Full Version: Using mlrt in AviSynth+ on non-RTX GPU
You're currently viewing a stripped down version of our content. View the full version with proper formatting.
Hello there! Dodgy 

Sometimes I like to give myself some little challenges... my latest was looking for a HD version of "Titan A.E.", discovering no Blu-ray to be released, and trying to upscale it myself from DVD using AviSynth (I still have no knowledge in Python, so it won't be VapourSynth for me).

First rather "conventional" attempt: NNEDI3. Quick and not too dirty.

Second attempt: Looking for specific "Anime upscalers" in the list of external AviSynth plugins. Had a little trouble I tried to solve in the doom9 forum until I was asked bluntly why I don't use mlrt. Well ... because I did not yet know it. So I had to learn about it!

Asd-g released a partial AviSynth+ port of vs-mlrt with a useful archive of models including convenient wrapper scripts with simpler parameter lists. Specifically for upscaling, I found CUGAN and RealESRGAN models to be available.

The ESRGAN model turned out to be quite useful for upscaling cartoon material, and I made it working on my GeForce 1660 Super (6 GB VRAM) using the ncnn Vulkan backend. The ort backend for CUDA was a bit harder to run, causing a lot of errors, until I discovered methods to prevent them, e.g. by applying memory-saving parameters. So I would like to recommend one of these methods today to blow up video by a factor of 4:

Code:
LwLibavVideoSource("TitanAE.mkv") # output of makeMKV reading the DVD main PGC
ColorMatrix("Rec.601->Rec.709")
ConvertToYV24()
Crop(0, 80, -0, -80)
ConvertBits(32)
ConvertToPlanarRGB()
mlrt_RealESRGAN(model=2, backend=["ncnn", "fp16=true"])
#mlrt_RealESRGAN(model=2, backend=["ort", """provider="CUDA" """]) # just for documenting, hardly used; not using CUDA explicitly may fall back to using CPU
Spline16Resize(1920, 800)
ConvertBits(8)
ConvertToYV12()

For more natural video content, CUGAN may be the more generic model. But it is also a lot more demanding, needs much more memory, often caused an "inference error" in the ncnn interface. I had to learn that splitting the video into tiles is very useful to avoid that. A full PAL DVD video source (720×576) required such a set of parameters:

Code:
mlrt_CUGAN(noise=2, scale=2, tiles=3, overlap_w=24, backend=["ncnn", "fp16=true"])

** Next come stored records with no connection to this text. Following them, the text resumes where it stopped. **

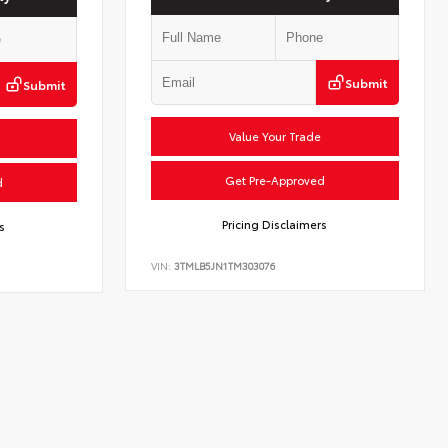
Submit
Submit
Value Your Trade
Get Pre-Approved
d
Pricing Disclaimers
s
VIN:
3TMLB5JN1TM303076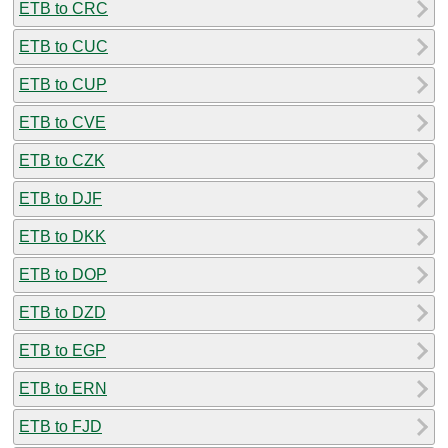
ETB to CRC
ETB to CUC
ETB to CUP
ETB to CVE
ETB to CZK
ETB to DJF
ETB to DKK
ETB to DOP
ETB to DZD
ETB to EGP
ETB to ERN
ETB to FJD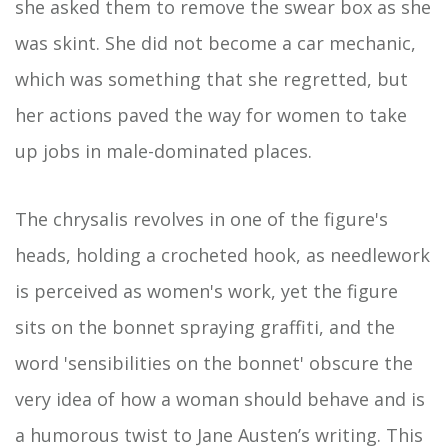
she asked them to remove the swear box as she
was skint. She did not become a car mechanic,
which was something that she regretted, but
her actions paved the way for women to take
up jobs in male-dominated places.
The chrysalis revolves in one of the figure's
heads, holding a crocheted hook, as needlework
is perceived as women's work, yet the figure
sits on the bonnet spraying graffiti, and the
word 'sensibilities on the bonnet' obscure the
very idea of how a woman should behave and is
a humorous twist to Jane Austen’s writing. This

At least I hope this is a sensible combination, splitting the width of 720 pixels into 3 tiles of 256 pixels width 24 pixels overlaps. May be a waste. Not sure which tile widths are optimal.

In general I am not overly enthusiastic about these AI models. They look quite artificial to me, denoise and flatten a lot. I found to prefer a 50:50 merge with NNEDI3 and a final addition of some subtle noise to look more credible.
Given that your source is already in a good quality and anime/cartoon you might want to try some of the models (compact models if possible, since they are faster) from https://openmodeldb.info/.
(using chaiNNer you can convert most of them to onnx)
I often get better results using one of those, then NNEDI3 (+ maybe another model or filtering) + some line darkening and/or luma sharpening.
For noise cartoon/anime I would recommend first doing some cleanup with Avisynth and then (masked) SCUNet and then the above.
(side note: I would go a bit different at it with Vapoursynth)

About 'natural' content: I'm no fan so far for the machine learning upscaling.
For general filtering, machine learning can help a lot, but I would always recommend having the possibility of 'masked filtering' in your mind when using machine learning based filters.

---
Code:
ConvertBits(32)
ConvertToPlanarRGB()
mlrt_RealESRGAN(model=2, backend=["ncnn", "fp16=true"])
Instead of 'ConvertBits(32)' ,'ConvertBits(16)' should be fine when using fp16, but it shouldn't really make a speed difference. Smile

Cu Selur

Ps.: Welcome to the forum. Smile
Quote:Instead of 'ConvertBits(32)' ,'ConvertBits(16)' should be fine when using fp16

No, the interface explicitly requires 32 bit floating point colour components, it does not accept 16 bit integer. Maybe despite it converts it down internally later.
Ah, good to know, I mainly use vs-mlrt. Smile